Die jungen Schulabgänger müssen aber auch bereit sein für eine Berufsausbildung. Notwendige Voraussetzung dafür ist, dass sie ein Minimum an Mathematik- und Deutschkenntnissen sowie Lernbereitschaft und Umgangsformen mitbringen. Nur so kann die Ausbildung für die Azubis und für die Betriebe gelingen. Die jüngsten Pisa-Studien oder der Nationale Bildungsbericht zeigen jedoch, dass es zunehmend an einer soliden Grundbildung mangelt und sich schulische Leistungen von Jahr zu Jahr verschlechtern.

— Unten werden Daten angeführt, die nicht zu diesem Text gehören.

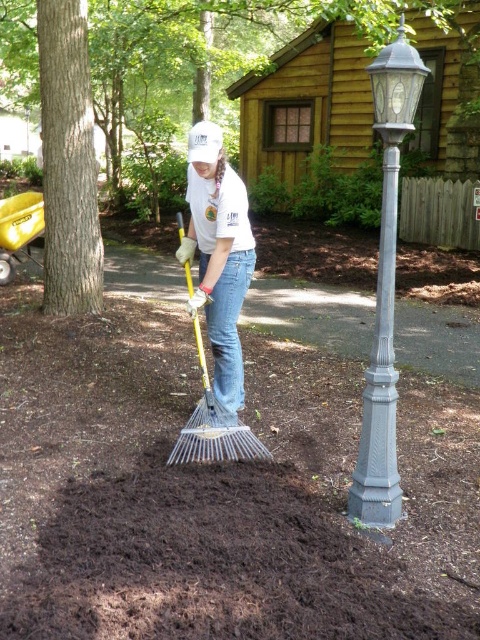 Between point (384, 172) and point (392, 312), which one is positioned behind?

Point (392, 312)

Is gray cast iron lamp post at right shorter than gray cast iron pole at right?

Correct, gray cast iron lamp post at right is not as tall as gray cast iron pole at right.

Who is more distant from viewer, (x=372, y=369) or (x=382, y=388)?

The point (x=372, y=369) is more distant.

At what (x,y) coordinates should I click in order to perform the action: click on gray cast iron lamp post at right. Please return your answer as a coordinate pair (x, y). The width and height of the screenshot is (480, 640). Looking at the image, I should click on (384, 291).

Between point (193, 141) and point (350, 508), which one is positioned behind?

Point (193, 141)

Between point (219, 305) and point (384, 337), which one is positioned in front?

Point (384, 337) is more forward.

The width and height of the screenshot is (480, 640). I want to click on white matte t-shirt at center, so click(218, 256).

Can you confirm if gray cast iron lamp post at right is wider than white matte t-shirt at center?

No.

Between gray cast iron lamp post at right and white matte t-shirt at center, which one is positioned lower?

gray cast iron lamp post at right is below.

What do you see at coordinates (384, 291) in the screenshot? I see `gray cast iron lamp post at right` at bounding box center [384, 291].

Where is `gray cast iron lamp post at right`? gray cast iron lamp post at right is located at coordinates (384, 291). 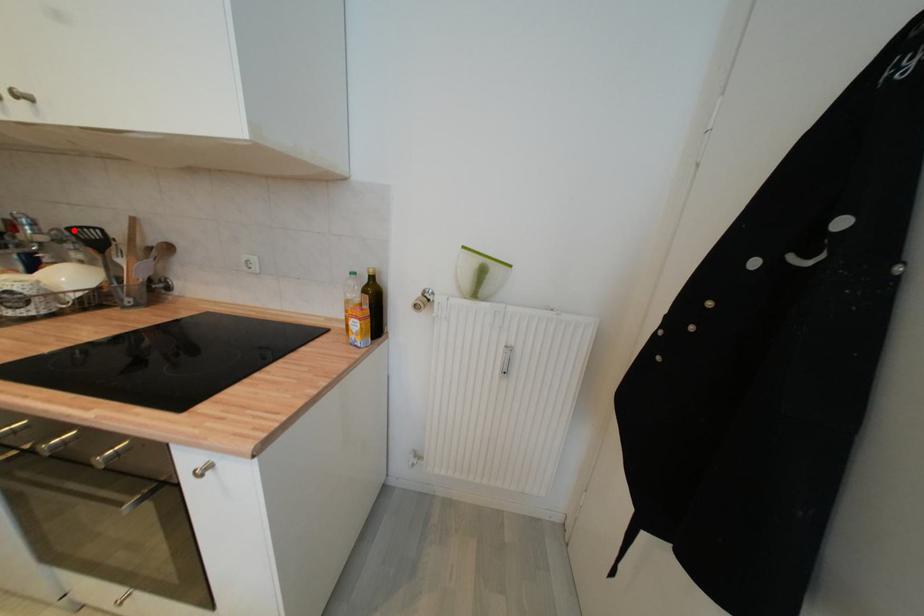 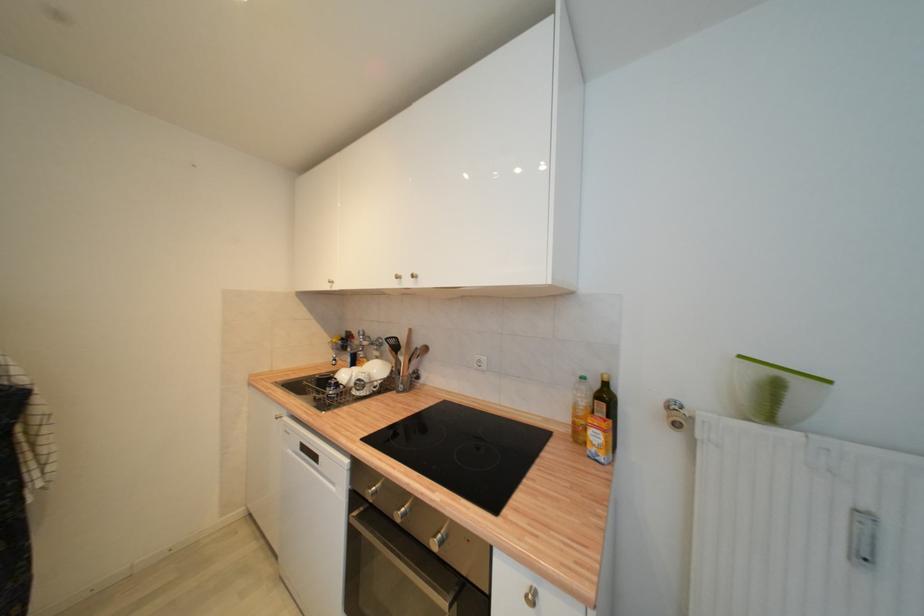 Where in the second image is the point corresponding to the highlighted location from the first image?

(392, 341) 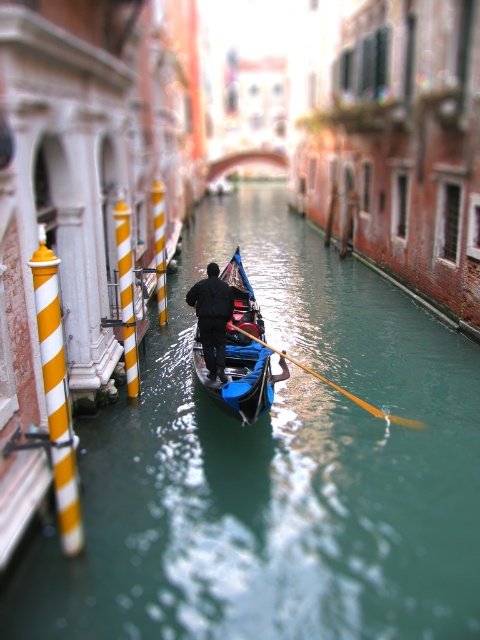 You are standing on a bridge overlooking the canal. You see the shiny blue gondola at center and the black matte jacket at center. Which object is positioned to the right side from your viewpoint?

The shiny blue gondola at center is to the right of the black matte jacket at center from your viewpoint.

You are a tourist standing on a bridge overlooking the canal. You see the green glossy water at center and the shiny blue gondola at center. Which object is closer to you?

The green glossy water at center is closer to you than the shiny blue gondola at center.

You are standing on the gondola and looking at two points in the scene. The first point is at coordinates point (358, 278) and the second is at point (201, 330). Which point is closer to you?

Point (358, 278) is further to the viewer than point (201, 330), so the second point is closer to you. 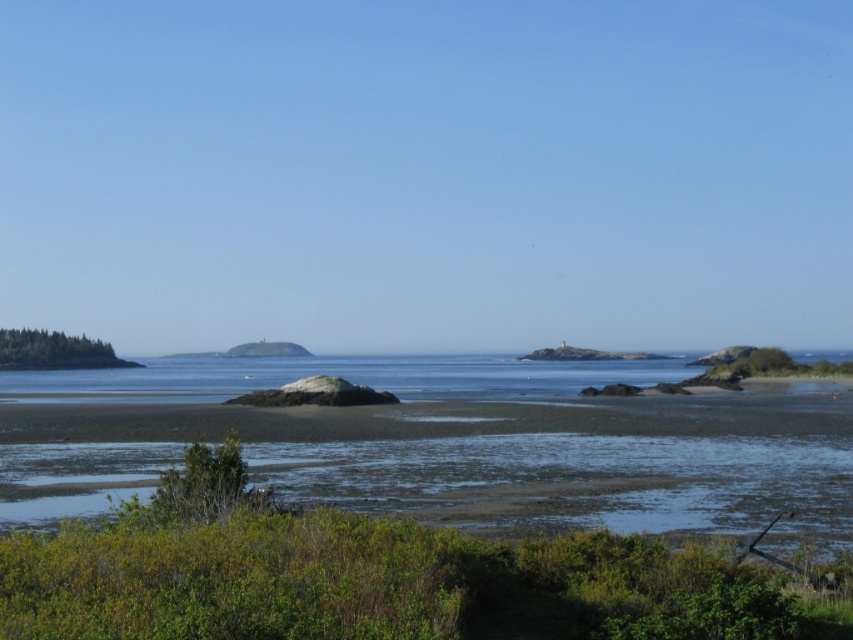 Question: Estimate the real-world distances between objects in this image. Which object is farther from the clear blue water at center?

Choices:
 (A) green grassy beach at lower center
 (B) green grassy island at left

Answer: (B)

Question: Is clear blue water at center closer to the viewer compared to green grassy island at left?

Choices:
 (A) yes
 (B) no

Answer: (A)

Question: Does green grassy beach at lower center have a smaller size compared to green grassy island at left?

Choices:
 (A) no
 (B) yes

Answer: (A)

Question: Which is nearer to the clear blue water at center?

Choices:
 (A) green grassy beach at lower center
 (B) green grassy island at left

Answer: (A)

Question: Among these points, which one is nearest to the camera?

Choices:
 (A) (683, 372)
 (B) (782, 442)

Answer: (B)

Question: Does green grassy beach at lower center appear under clear blue water at center?

Choices:
 (A) no
 (B) yes

Answer: (A) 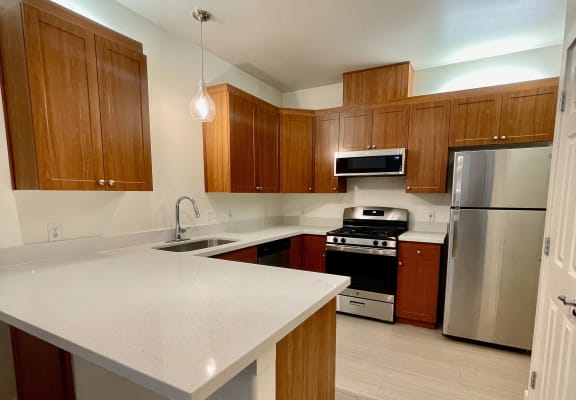 At what (x,y) coordinates should I click in order to perform the action: click on ceiling. Please return your answer as a coordinate pair (x, y). Image resolution: width=576 pixels, height=400 pixels. Looking at the image, I should click on (313, 47). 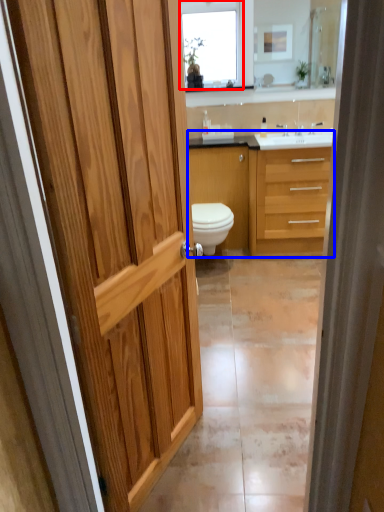 Question: Among these objects, which one is nearest to the camera, window (highlighted by a red box) or bathroom cabinet (highlighted by a blue box)?

Choices:
 (A) window
 (B) bathroom cabinet

Answer: (B)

Betriebe bieten Starthilfe, IHKs Orientierung
"Unser Bildungssystem muss an dieser Stelle besser werden", mahnt Achim Dercks. "Die Unternehmen nehmen aus der Not heraus immer mehr selbst in die Hand und unterstützen junge Menschen mit Startschwierigkeiten auf vielfältigste Weise." Das reiche von Nachhilfe in Deutsch und Mathematik, über sozialpädagogische Dienste bis hin zu Coaching-Programmen zur Verbesserung von Selbstmanagement und Motivation. "Wir müssen gemeinsam die Anstrengungen ausbauen und die potenziellen Azubis und die Betriebe besser zusammenbringen", fährt er fort. "Das geht am besten über praxisnahe und niedrigschwellige Angebote."
Situation in Ostwürttemberg
Auch in der Region Ostwürttemberg spitzt sich die Situation beim Abschluss von neuen Ausbildungsverhältnissen zu. 2024 ging die Anzahl der neuen Ausbildungsverhältnisse gegenüber 2023 um 6,4 Prozent zurück (Stand: 30.9.2024). Die Agentur für Arbeit beklagte ebenfalls das Auseinandergehen der Schere zwischen angebotenen Ausbildungsverhältnissen durch die Unternehmen und den potenziellen neuen Azubis. 3.942 angebotenen Stellen standen lediglich 2.205 Bewerberinnen und Bewerber entgegen. Daraus ist klar ersichtlich, dass der Mangel an potenziellen Azubis ein Hemmschuh für die Sicherung der Fachkräfte in der Region Ostwürttemberg ist. Diese Thematik trägt die Region bei ihrer Präsentation „Ostwürttemberg meets Berlin“ am 14. und 15. Oktober 2024 in die Bundeshauptstadt und diskutiert es mit Vertretern der Politik.